I believe so, b ecause look at the smashed face.


----------



## Serygo (May 17, 2004)

thats what frank told me, because I was wanting a eigenmanni.
and frank said that when the eigenmannis get past the juvenile stage, they start to get a smashed in face, like they ran into a big block of wood, rock, or into the glass.


----------



## hastatus (Jan 16, 2003)

> Serygo Posted on Sep 18 2004, 04:51 AM
> thats what frank told me, because I was wanting a eigenmanni.
> and *frank said that when the eigenmannis get past the juvenile stage, they start to get a smashed in face*, like they ran into a big block of wood, rock, or into the glass.

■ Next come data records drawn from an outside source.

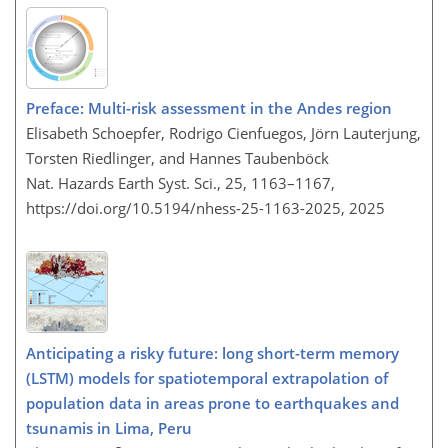
Preface: Multi-risk assessment in the Andes region
Elisabeth Schoepfer, Rodrigo Cienfuegos, Jörn Lauterjung,
Torsten Riedlinger, and Hannes Taubenböck
Nat. Hazards Earth Syst. Sci., 25, 1163–1167,
https://doi.org/10.5194/nhess-25-1163-2025,
2025
Anticipating a risky future: long short-term memory
(LSTM) models for spatiotemporal extrapolation of
population data in areas prone to earthquakes and
tsunamis in Lima, Peru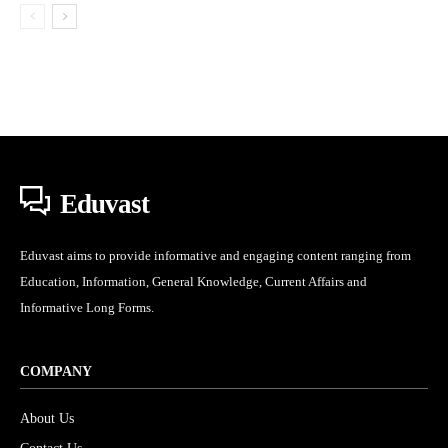
Eduvast
Eduvast aims to provide informative and engaging content ranging from
Education, Information, General Knowledge, Current Affairs and
Informative Long Forms.
COMPANY
About Us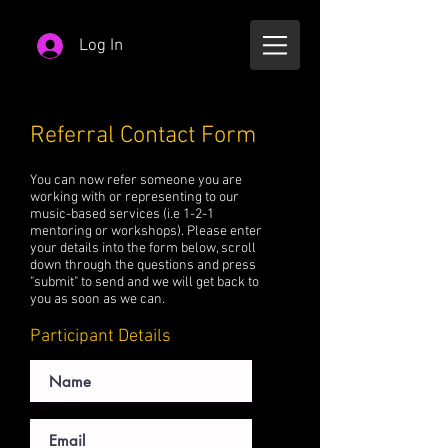
Log In
Referral Contact Form
You can now refer someone you are
working with or representing to our
music-based services (i.e 1-2-1
mentoring or workshops). Please enter
your details into the form below, scroll
down through the questions and press
"submit" to send and we will get back to
you as soon as we can.
Participant Details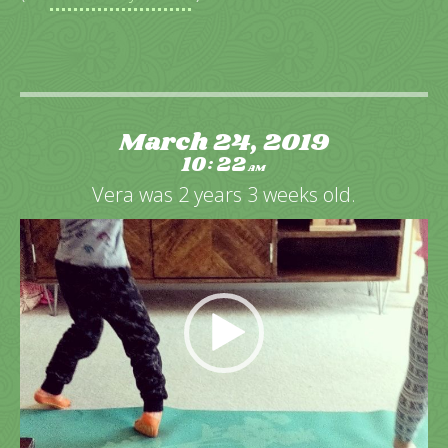
March 24, 2019
10
22
:
AM
Vera was 2 years 3 weeks old.
Video
Player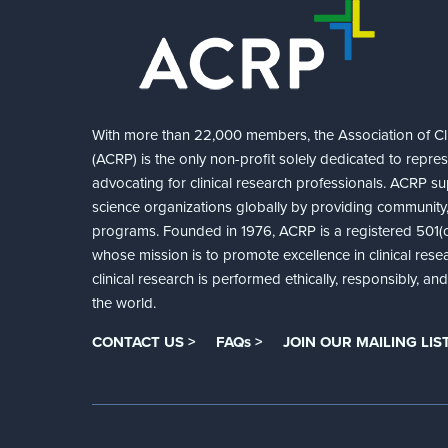
With more than 22,000 members, the Association of Cli
(ACRP) is the only non-profit solely dedicated to repre
advocating for clinical research professionals. ACRP sup
science organizations globally by providing community,
programs. Founded in 1976, ACRP is a registered 501(c)
whose mission is to promote excellence in clinical rese
clinical research is performed ethically, responsibly, a
the world.
CONTACT US >
FAQs >
JOIN OUR MAILING LIST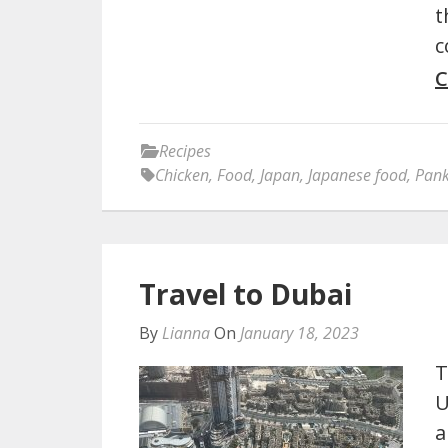
t
c
C
Recipes
Chicken
,
Food
,
Japan
,
Japanese food
,
Pan
Travel to Dubai
By
Lianna
On
January 18, 2023
T
U
a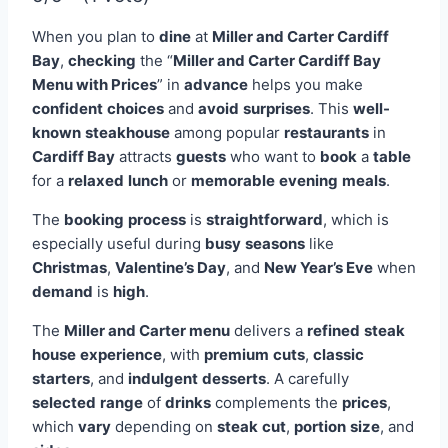
When you plan to
dine
at
Miller and Carter Cardiff
Bay
,
checking
the “
Miller and Carter Cardiff Bay
Menu with Prices
” in
advance
helps you make
confident
choices
and
avoid
surprises
. This
well-
known
steakhouse
among popular
restaurants
in
Cardiff Bay
attracts
guests
who want to
book
a
table
for a
relaxed
lunch
or
memorable
evening
meals
.
The
booking
process
is
straightforward
, which is
especially useful during
busy
seasons
like
Christmas
,
Valentine’s Day
, and
New Year’s Eve
when
demand
is
high
.
The
Miller and Carter menu
delivers a
refined
steak
house
experience
, with
premium
cuts
,
classic
starters
, and
indulgent
desserts
. A carefully
selected
range
of
drinks
complements the
prices
,
which
vary
depending on
steak
cut
,
portion
size
, and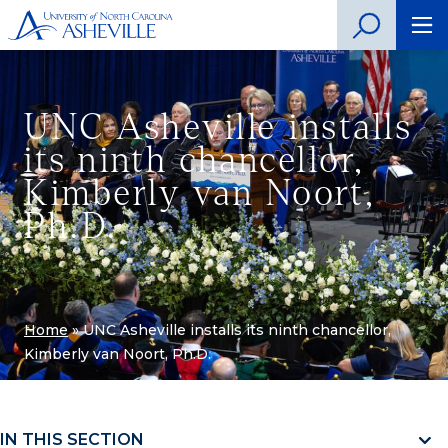
UNC Asheville installs
its ninth chancellor,
Kimberly van Noort,
Ph.D.
Home
»
UNC Asheville installs its ninth chancellor,
Kimberly van Noort, Ph.D.
IN THIS SECTION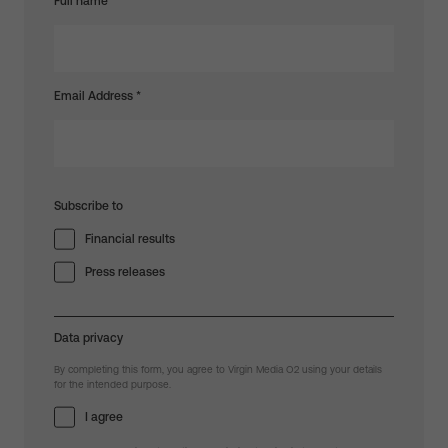
Full name
Email Address
*
Subscribe to
Financial results
Press releases
Data privacy
By completing this form, you agree to Virgin Media O2 using your details
for the intended purpose.
I agree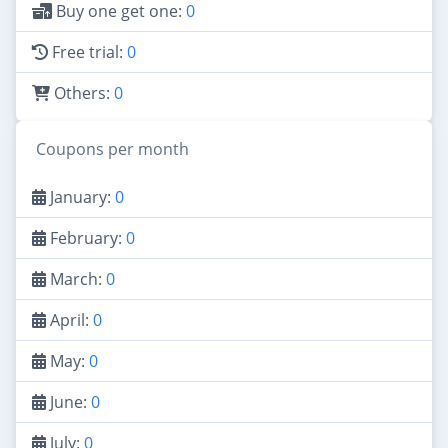
Buy one get one:
0
Free trial:
0
Others:
0
Coupons per month
January:
0
February:
0
March:
0
April:
0
May:
0
June:
0
July:
0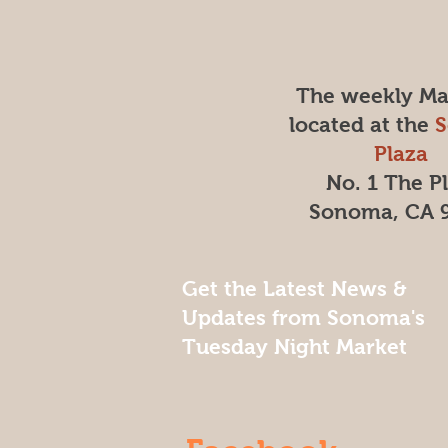
The weekly Mar
located at the
Plaza
No. 1 The P
Sonoma, CA 
Get the Latest News &
Updates from Sonoma's
Tuesday Night Market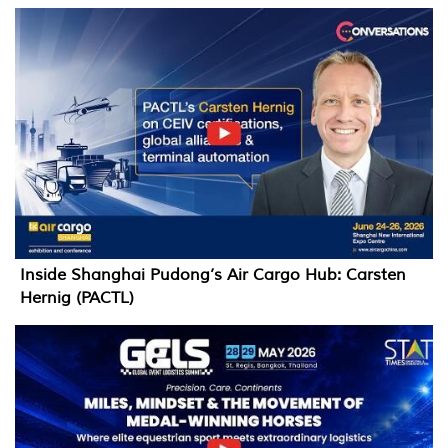
Inside Shanghai Pudong’s Air Cargo Hub: Carsten
Hernig (PACTL)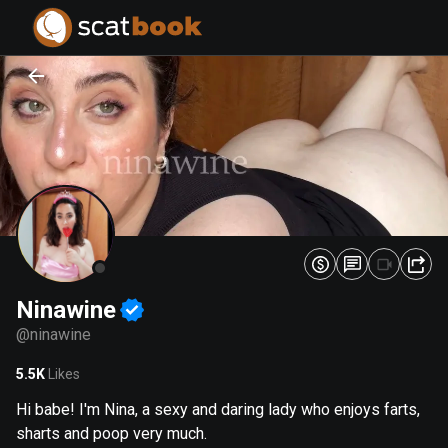
PREPARING FILES...
PREPARING FILES...
0
0
%
%
Ninawine
@
ninawine
5.5K
Likes
Hi babe! I'm Nina, a sexy and daring lady who enjoys farts,
sharts and poop very much.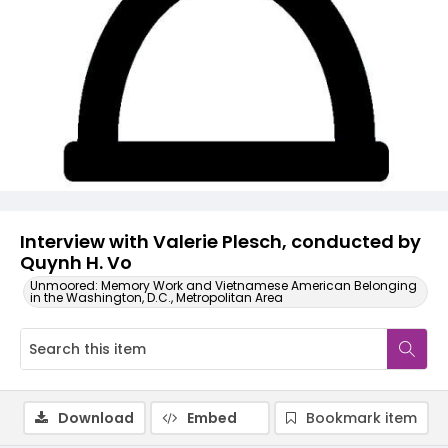
Video
Interview with Valerie Plesch, conducted by
Quynh H. Vo
Unmoored: Memory Work and Vietnamese American Belonging
in the Washington, D.C., Metropolitan Area
Download
Embed
Bookmark item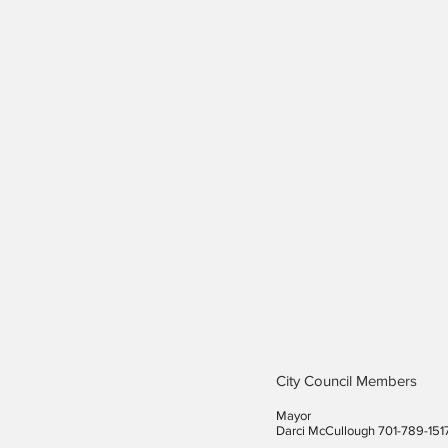
City Council Members
Mayor
Darci McCullough 701-789-151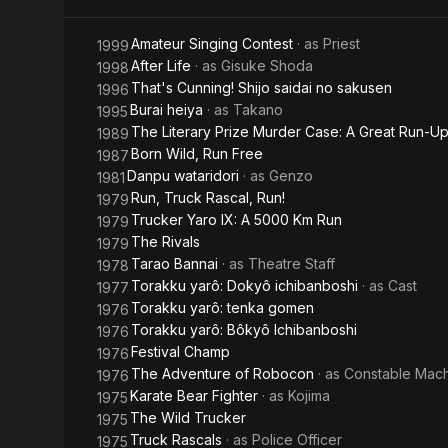
Amateur Singing Contest
· as
Priest
1999
After Life
· as
Gisuke Shoda
1998
That's Cunning! Shijo saidai no sakusen
1996
Burai heiya
· as
Takano
1995
The Literary Prize Murder Case: A Great Run-U
1989
Born Wild, Run Free
1987
Danpu wataridori
· as
Genzo
1981
Run, Truck Rascal, Run!
1979
Trucker Yaro IX: A 5000 Km Run
1979
The Rivals
1979
Tarao Bannai
· as
Theatre Staff
1978
Torakku yarô: Dokyô ichibanboshi
· as
Cast
1977
Torakku yarô: tenka gomen
1976
Torakku yarô: Bôkyô Ichibanboshi
1976
Festival Champ
1976
The Adventure of Robocon
· as
Constable Mac
1976
Karate Bear Fighter
· as
Kojima
1975
The Wild Trucker
1975
Truck Rascals
· as
Police Officer
1975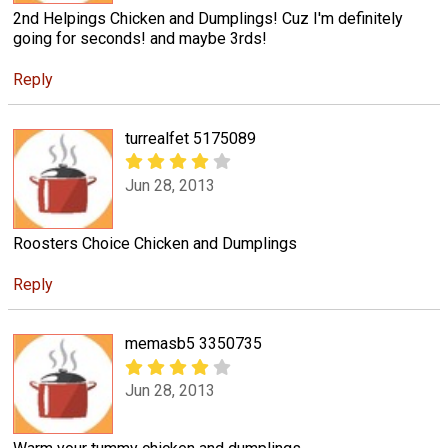
2nd Helpings Chicken and Dumplings! Cuz I'm definitely
going for seconds! and maybe 3rds!
Reply
turrealfet 5175089
Jun 28, 2013
Roosters Choice Chicken and Dumplings
Reply
memasb5 3350735
Jun 28, 2013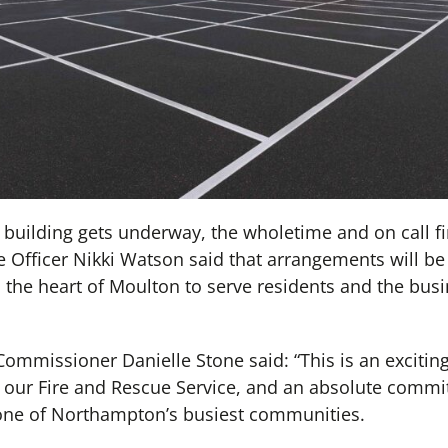
uilding gets underway, the wholetime and on call fir
re Officer Nikki Watson said that arrangements will be
n the heart of Moulton to serve residents and the bu
Commissioner Danielle Stone said: “This is an excitin
our Fire and Rescue Service, and an absolute commit
f one of Northampton’s busiest communities.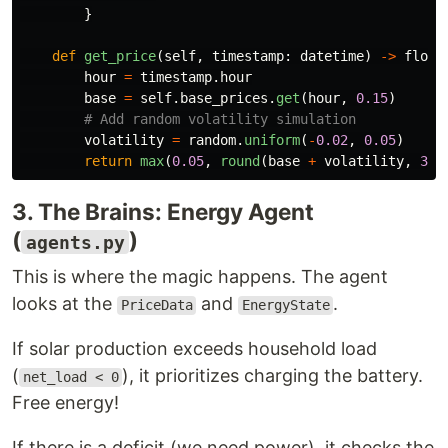
}
def
get_price
(
self
,
timestamp
:
datetime
)
->
float
hour
=
timestamp
.
hour
base
=
self
.
base_prices
.
get
(
hour
,
0.15
)
volatility
=
random
.
uniform
(
-
0.02
,
0.05
)
return
max
(
0.05
,
round
(
base
+
volatility
,
3
))
3. The Brains: Energy Agent
(
)
agents.py
This is where the magic happens. The agent
looks at the
and
.
PriceData
EnergyState
If solar production exceeds household load
(
), it prioritizes charging the battery.
net_load < 0
Free energy!
If there is a deficit (we need power), it checks the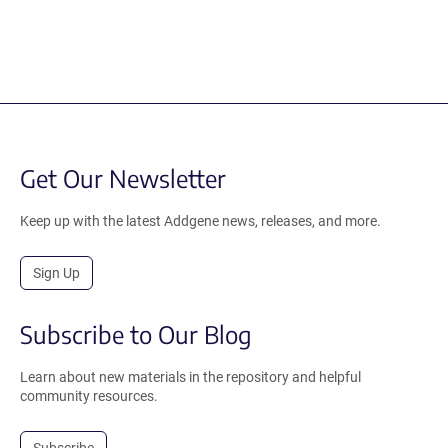
Get Our Newsletter
Keep up with the latest Addgene news, releases, and more.
Sign Up
Subscribe to Our Blog
Learn about new materials in the repository and helpful
community resources.
Subscribe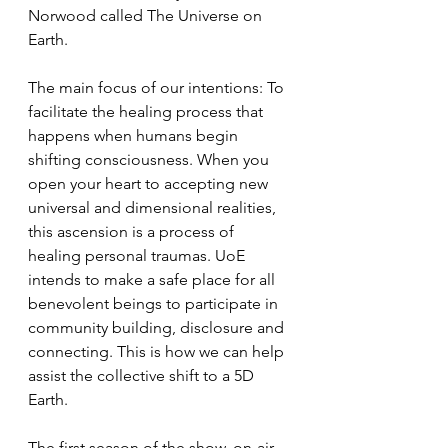
Norwood called The Universe on 
Earth. 
The main focus of our intentions: To 
facilitate the healing process that 
happens when humans begin 
shifting consciousness. When you 
open your heart to accepting new 
universal and dimensional realities, 
this ascension is a process of 
healing personal traumas. UoE 
intends to make a safe place for all 
benevolent beings to participate in 
community building, disclosure and 
connecting. This is how we can help 
assist the collective shift to a 5D 
Earth.
The first season of the show, on-air 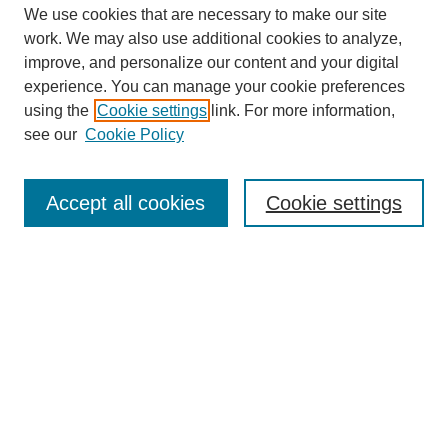
We use cookies that are necessary to make our site
work. We may also use additional cookies to analyze,
improve, and personalize our content and your digital
experience. You can manage your cookie preferences
using the
Cookie settings
link. For more information,
see our
Cookie Policy
Journal Home
About This Journal
Aims & Scope
Accept all cookies
Cookie settings
Editorial Board
Policies
Publication Ethics Statement
News
Contact
Most Popular Papers
Receive Email Notices or RSS
Select an issue: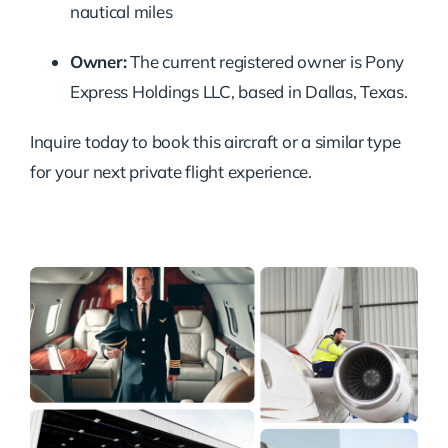
nautical miles
Owner:
The current registered owner is Pony
Express Holdings LLC, based in Dallas, Texas.
Inquire today to book this aircraft or a similar type
for your next private flight experience.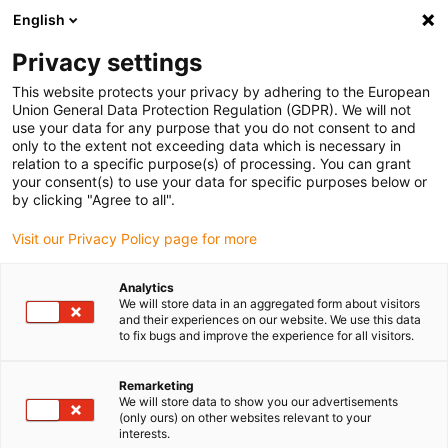
English
Vă rugăm să alegeți locația de
livrare
Privacy settings
Selectarea paginii țării/regiunii poate influența diferiți
This website protects your privacy by adhering to the European
Union General Data Protection Regulation (GDPR). We will not
factori, cum ar fi prețul, opțiunile de expediere și
use your data for any purpose that you do not consent to and
disponibilitatea produselor.
only to the extent not exceeding data which is necessary in
relation to a specific purpose(s) of processing. You can grant
Accesați
Vizualizați toate locațiile
your consent(s) to use your data for specific purposes below or
www.igus.com
by clicking "Agree to all".
Visit our Privacy Policy page for more
search
(
0
)
Analytics
search
We will store data in an aggregated form about visitors
Pagina initiala
...
and their experiences on our website. We use this data
Module liniare cu cremalieră dințată
to fix bugs and improve the experience for all visitors.
Module
Remarketing
We will store data to show you our advertisements
(only ours) on other websites relevant to your
interests.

Allow me to clarify this a bit more. The "humeralis complex" which consists of several close appearing species all tend to have this unique feature, in particular S. (=Pristobrycon) serrulatus. The complex is; hollandi, eigenmanni, serrulatus, humeralis, calmoni, and scapularis. With the exception of eigenmanni, all are poorly described. In the case of the fish shown here,* knowing the exact locality is very helpful in narrowing down the ID.* The fish looks more like S. serrulatus, but as I state here, it could also be S. eigenmanni.


----------



## Serygo (May 17, 2004)

yes thats what I sorta meant, but not with that many complex words


----------



## Ries (Mar 20, 2004)

nice piranha


----------



## rbp 4 135 (Mar 2, 2004)

dnag that thing has a high back, cool looking though


----------



## Serygo (May 17, 2004)

dont bring threads back please, just trying to look out for ya, since I got a lecture for doing it.


----------



## Daywalker (Aug 15, 2004)

thats one nice lookin P


----------